Several techniques have been developed to facilitate cannulation of the papilla during endoscopic retrograde cholangiopancreatography (ERCP). The position of the endoscope should generally provide a 'straight' route to the papilla, and the efforts should be directed at shortening the intraduodenal portion of the bile duct. If a guidewire is used, one should be chosen that possesses suitable tip and shaft characteristics, including flexibility, strength, low friction and trackability, but no one device is likely to be suitable for all purposes. The development of guidewires composed of nitinol has revolutionized endoscopic practice. Access papillotomy ('pre-cut') can be employed as an alternative to (or in addition to) insertion of a guidewire when cannulation of the major papilla has been unsuccessful.

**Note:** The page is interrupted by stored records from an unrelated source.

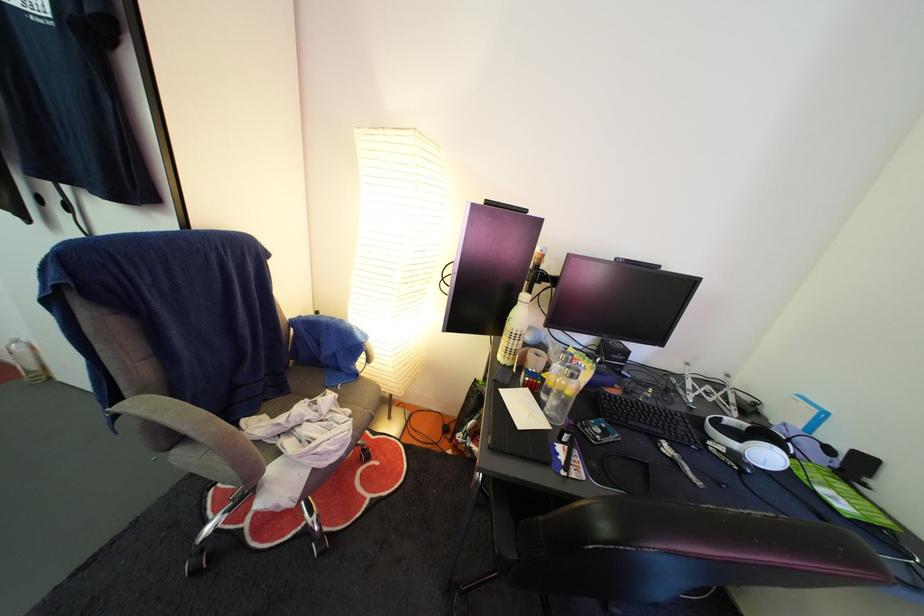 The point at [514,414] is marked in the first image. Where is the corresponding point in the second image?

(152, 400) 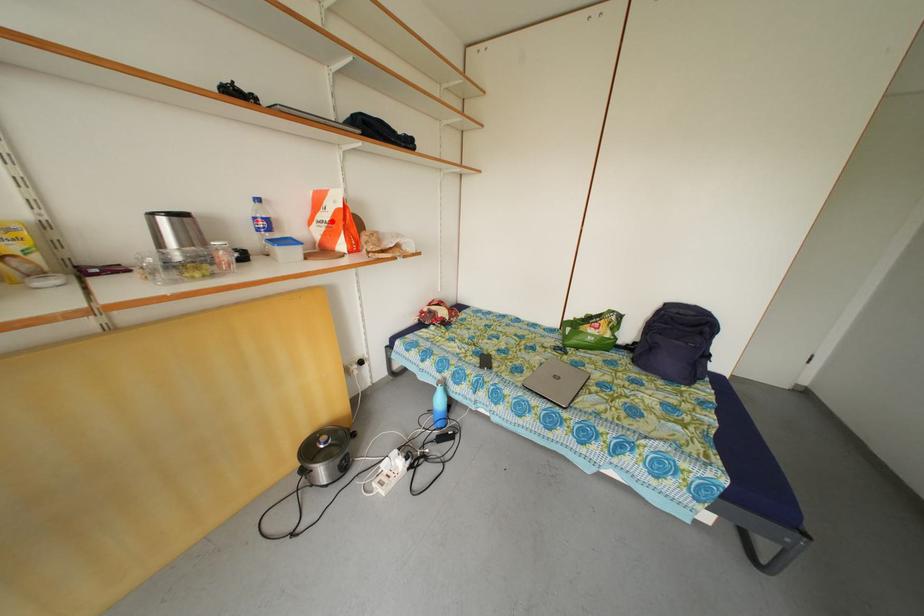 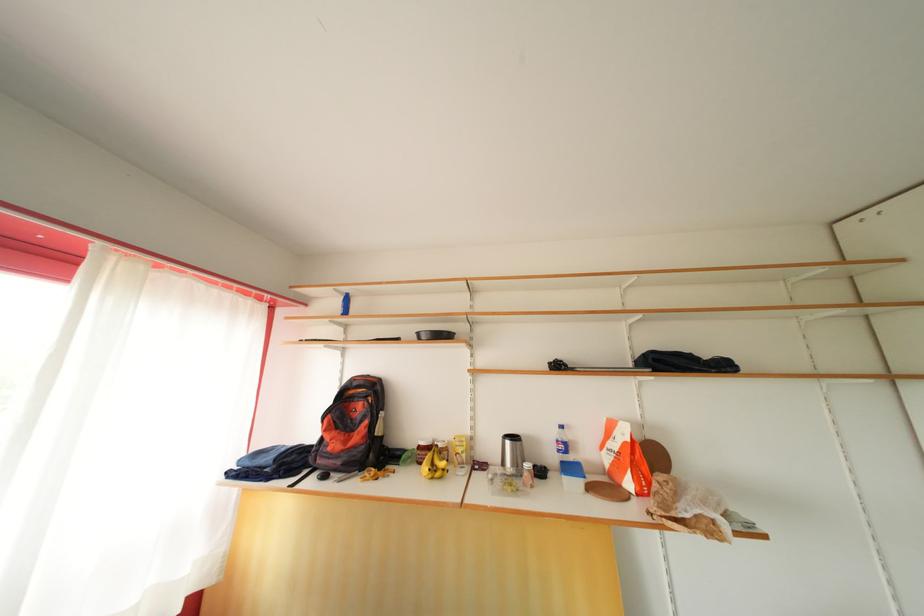 In the second image, find the point that corresponds to the highlighted location in the first image.

(622, 451) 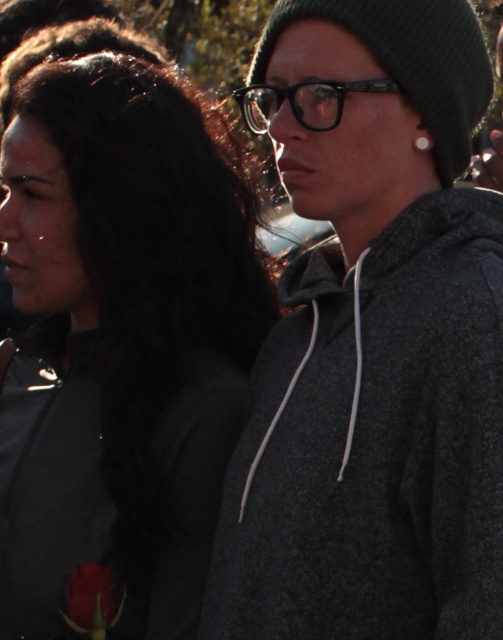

The same techniques may be used to allow deep cannulation of the bile or pancreatic duct after ductography, when fluoroscopy can also be used. The 'needle-knife', which must be used carefully because it cuts with even slight tissue contact, is moved in the expected direction of the intramural bile (or pancreatic) duct to gain direct access into the duct. Access papillotomy is a valuable procedure in difficult cases, but is associated with greater risks than standard ERCP techniques (except perhaps for a reduced likelihood of pancreatitis), and is best employed by personnel who have extensive experience with therapeutic endoscopy. Technical details for a variety of clinical situations are described. Success requires application of 'the four Ps': position, practice, patience and perseverance.

摘要

在内镜逆行胰胆管造影术(ERCP)期间,已经开发了几种技术来促进乳头插管。内镜的位置通常应提供一条通向乳头的“直线”路径,并且应努力缩短胆管的十二指肠内部分。如果使用导丝,应选择具有合适尖端和杆身特性的导丝,包括柔韧性、强度、低摩擦力和可追踪性,但没有一种设备可能适用于所有目的。由镍钛诺制成的导丝的发展彻底改变了内镜操作。当主乳头插管未成功时,进入乳头切开术(“预切开”)可作为插入导丝的替代方法(或补充方法)。当也可以使用荧光透视时,相同的技术可用于在胆管造影术后进行胆管或胰管的深部插管。“针刀”必须小心使用,因为即使与组织有轻微接触也会切割,应朝着壁内胆管(或胰管)的预期方向移动以直接进入管道。进入乳头切开术在困难病例中是一种有价值的操作,但与标准ERCP技术相比风险更大(胰腺炎的可能性可能降低除外),并且最好由有丰富治疗性内镜经验的人员进行。描述了各种临床情况的技术细节。成功需要应用“四个P”:位置、练习、耐心和毅力。